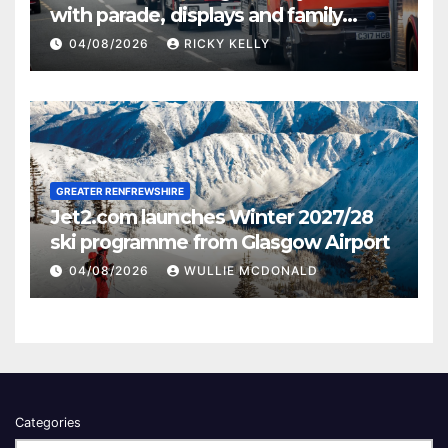
with parade, displays and family
activities
04/08/2026
RICKY KELLY
GREATER RENFREWSHIRE
Jet2.com launches Winter 2027/28
ski programme from Glasgow Airport
04/08/2026
WULLIE MCDONALD
Categories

______

(Description of the task): All of the lines above must be repeated without alteration, though the pictures are to be excluded.

(Task result):
with parade, displays and family
activities
04/08/2026
RICKY KELLY
GREATER RENFREWSHIRE
Jet2.com launches Winter 2027/28
ski programme from Glasgow Airport
04/08/2026
WULLIE MCDONALD
Categories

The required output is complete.